* RECORDS PROVIDED
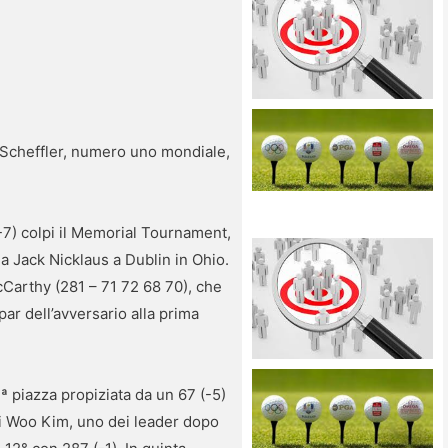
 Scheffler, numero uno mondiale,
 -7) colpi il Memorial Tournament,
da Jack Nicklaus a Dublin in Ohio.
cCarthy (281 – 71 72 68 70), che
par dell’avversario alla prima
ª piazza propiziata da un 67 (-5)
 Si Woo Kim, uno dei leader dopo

* PROBLEM STATEMENT
Produce verbatim the lines starting at the one with "ª piazza propiziata da un 67 (-5)" and ending at the last line of the material, both ends included. Add no other line.

* RESPONSE TO THE EXERCISE
ª piazza propiziata da un 67 (-5)
 Si Woo Kim, uno dei leader dopo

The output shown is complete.